A ghost leg is a game with some vertical lines and some horizontal lines. A player starts at the top of the vertical line and go downwards, and always walkthrough a horizontal line if he encounters one. We define a layer is some horizontal line with the same height and has no duplicated endpoints. Find the smallest number of layers needed to grant that you can walk from $(1, 2, \ldots , n)$ on the top to any permutation $(\sigma_1, \sigma_2, \ldots, \sigma_n)$ on the bottom.
Problem
Source: IMOC 2023 C4
Tags: combinatorics
CrazyInMath
09.10.2023 20:12
We claim the answer is $n$.
First. We notice that if the permutation was totally reversed (i.e. $(n,n-1,\cdots,1)$), then we need $\frac{n(n-1)}{2}$ swaps.
If $n$ is even, each layer offers $\frac{n}{2}$ swaps, so at least $n$ layers for even $n$. If $n$ is odd, each layer offer a maximum of $\frac{n+1}{2}$ swaps, we call this a full layer. However, if you draw it out you'll know that two full layers can't be adjacent or they will just cancel out each other. So a layer adjacent to a full layer can offer at most $\frac{n-1}{2}$ swaps. So $n$ layer is required for odd $n$ as well.
Call the lines $L_1,L_2,\cdots, L_n$. For even $n$ we can construct a $n$-layer ghost leg as follow: if $i$ is even, then the $i$th layer would draw horizontal lines from lines $3$ mod $4$ to $0$ mod $4$ and $1$ mod $4$ to $2$ mod $4$. If $i$ is odd then it would draw horizontal lines from lines $2$ mod $4$ to $3$ mod $4$ and $0$ mod $4$ to $1$ mod $4$.
For odd $n$, alternate full layers and non-full layers. The lines in the non-full layers must not be directly below a horizontal line of an adjacent full-layer.

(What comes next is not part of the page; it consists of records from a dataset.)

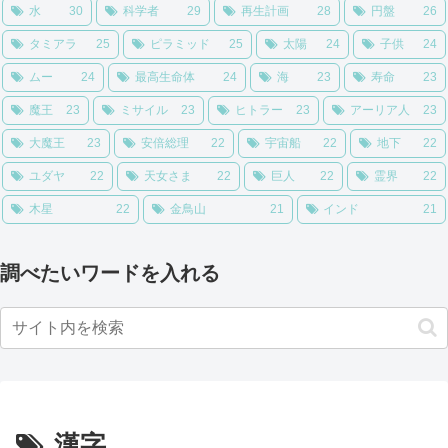
水
30
科学者
29
再生計画
28
円盤
26
タミアラ
25
ピラミッド
25
太陽
24
子供
24
ムー
24
最高生命体
24
海
23
寿命
23
魔王
23
ミサイル
23
ヒトラー
23
アーリア人
23
大魔王
23
安倍総理
22
宇宙船
22
地下
22
ユダヤ
22
天女さま
22
巨人
22
霊界
22
木星
22
金鳥山
21
インド
21
調べたいワードを入れる
漢字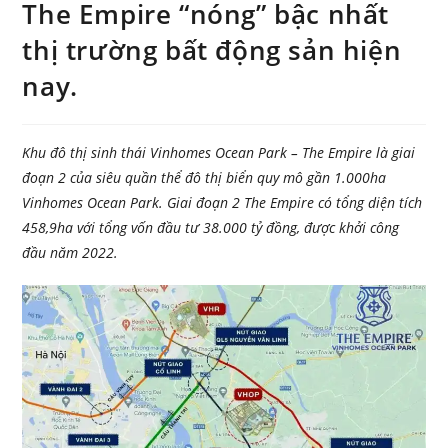
The Empire “nóng” bậc nhất
thị trường bất động sản hiện
nay.
Khu đô thị sinh thái Vinhomes Ocean Park – The Empire là giai
đoạn 2 của siêu quần thể đô thị biển quy mô gần 1.000ha
Vinhomes Ocean Park. Giai đoạn 2 The Empire có tổng diện tích
458,9ha với tổng vốn đầu tư 38.000 tỷ đồng, được khởi công
đầu năm 2022.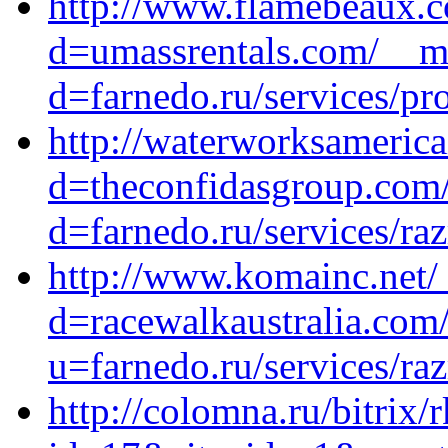
http://www.flamebeaux.c
d=umassrentals.com/__me
d=farnedo.ru/services/p
http://waterworksameric
d=theconfidasgroup.com/
d=farnedo.ru/services/ra
http://www.komainc.net/
d=racewalkaustralia.com/
u=farnedo.ru/services/ra
http://colomna.ru/bitrix/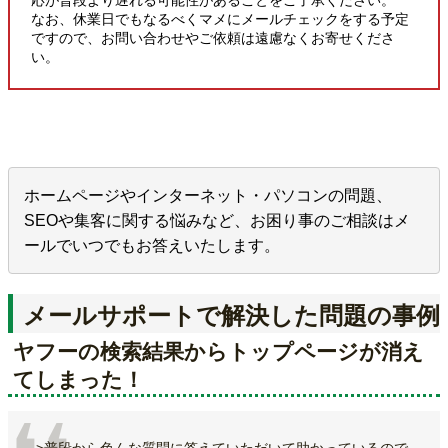
なお、休業日でもなるべくマメにメールチェックをする予定
ですので、お問い合わせやご依頼は遠慮なくお寄せくださ
い。
ホームページやインターネット・パソコンの問題、
SEOや集客に関する悩みなど、お困り事のご相談はメ
ールでいつでもお答えいたします。
メールサポートで解決した問題の事例
ヤフーの検索結果からトップページが消え
てしまった！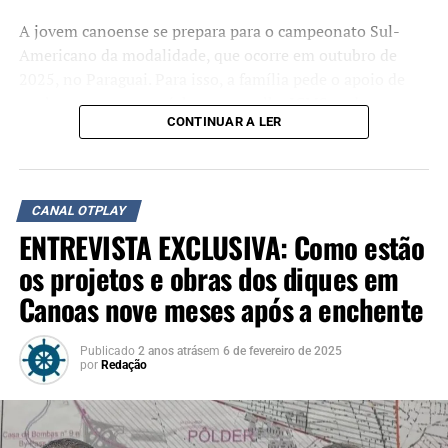
A jovem canoense se prepara para o campeonato Sul-
Americano da modalidade, que ocorre em outubro de
2025, no Paraguai. Para isso, a família pede o apoio de
qualquer empresa gaúcha que recolha ICMS pode
CONTINUAR A LER
contribuir destinando até 100% do ICMS para o projeto
“Saltando para futuro”, que reúne recursos para que
Martina represente o Rio Grande do Sul em competições
nacionais e internacionais.
CANAL OTPLAY
ENTREVISTA EXCLUSIVA: Como estão
Contatos
: Cindy Amaral Pacheco (51) 98448-4758
Martín Sánchez (51) 98215-1174
os projetos e obras dos diques em
Jerson Cunha (51) 99555-1144
Canoas nove meses após a enchente
Instagram
: @mzhorse
Publicado
2 anos atrás
em
6 de fevereiro de 2025
Assista o episódio completo
por
Redação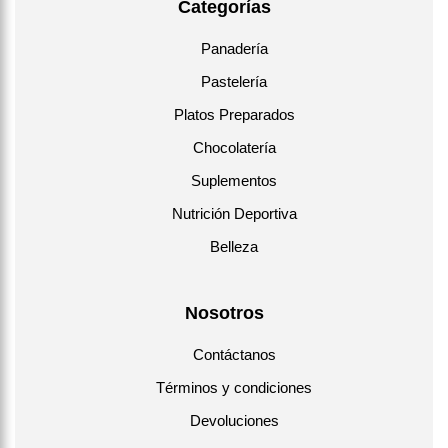
Categorías
Panadería
Pastelería
Platos Preparados
Chocolatería
Suplementos
Nutrición Deportiva
Belleza
Nosotros
Contáctanos
Términos y condiciones
Devoluciones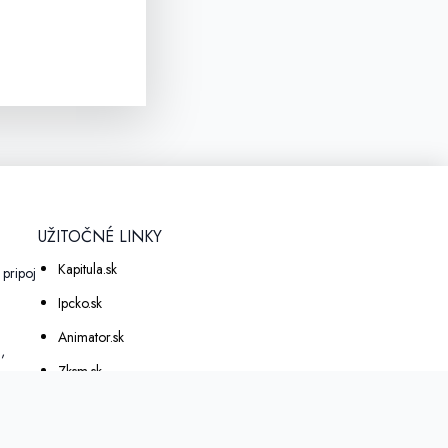
UŽITOČNÉ LINKY
Kapitula.sk
pripoj
a
Ipcko.sk
Animator.sk
,
Zksm.sk
eme!
Erko.sk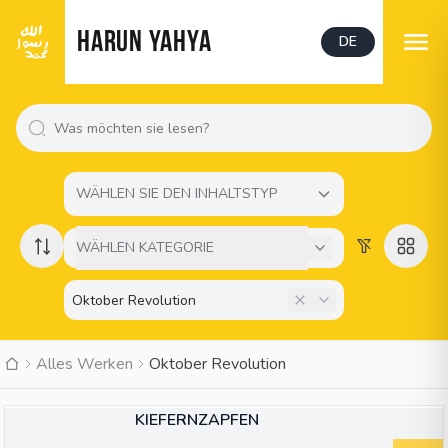
HARUN YAHYA
DE
WÄHLEN SIE DEN INHALTSTYP
WÄHLEN KATEGORIE
Alles Werken
Oktober Revolution
ARTIKEL
KIEFERNZAPFEN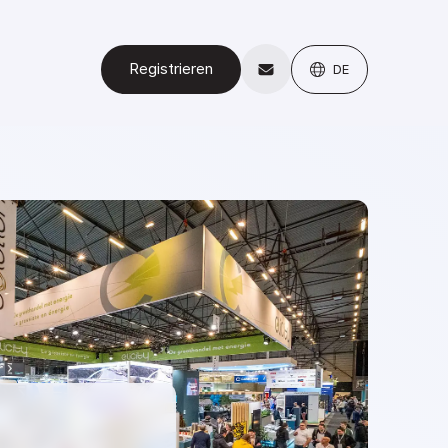
Registrieren
DE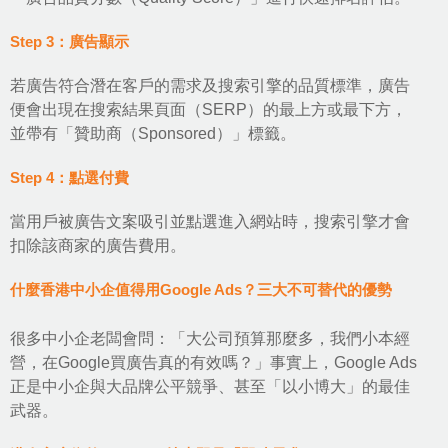
Step 3：廣告顯示
若廣告符合潛在客戶的需求及搜索引擎的品質標準，廣告
便會出現在搜索結果頁面（SERP）的最上方或最下方，
並帶有「贊助商（Sponsored）」標籤。
Step 4：點選付費
當用戶被廣告文案吸引並點選進入網站時，搜索引擎才會
扣除該商家的廣告費用。
什麼香港中小企值得用Google Ads？三大不可替代的優勢
很多中小企老闆會問：「大公司預算那麼多，我們小本經
營，在Google買廣告真的有效嗎？」事實上，Google Ads
正是中小企與大品牌公平競爭、甚至「以小博大」的最佳
武器。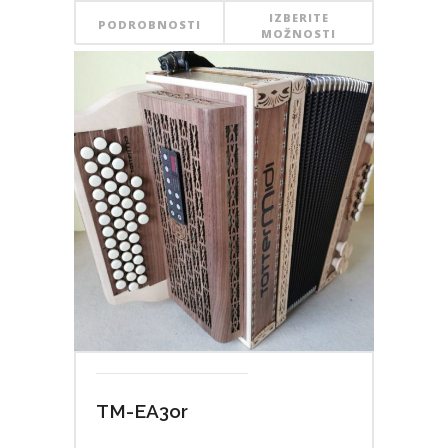
IZBERITE
PODROBNOSTI
MOŽNOSTI
TM-EA3or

This gives construction for all $n$ if the sequence if completely reversed.
Now assume there are some $S=(\sigma_1, \sigma_2,\cdots, \sigma_n)$ that cannot correspond to a ghost leg. Moreover, we assume this one has the most reversed pairs. Now take a non-reversed pair $\sigma_k, \sigma_{k+1}$, we know that $S'=(\sigma_1,\sigma_2,\cdots, \sigma_{k+1}, \sigma_{k},\cdots, \sigma_n)$ can correspond to a ghost leg. Moreover, there would be a line that swaps $\sigma_k$ and $\sigma_{k+1}$ in $S'$, as each reversed pair corresponds to a swap. So if we remove that line, we know that $S$ can correspond to a ghost leg, contradiction.
So each permutation can be corresponded to a ghost leg at most $n$ layers.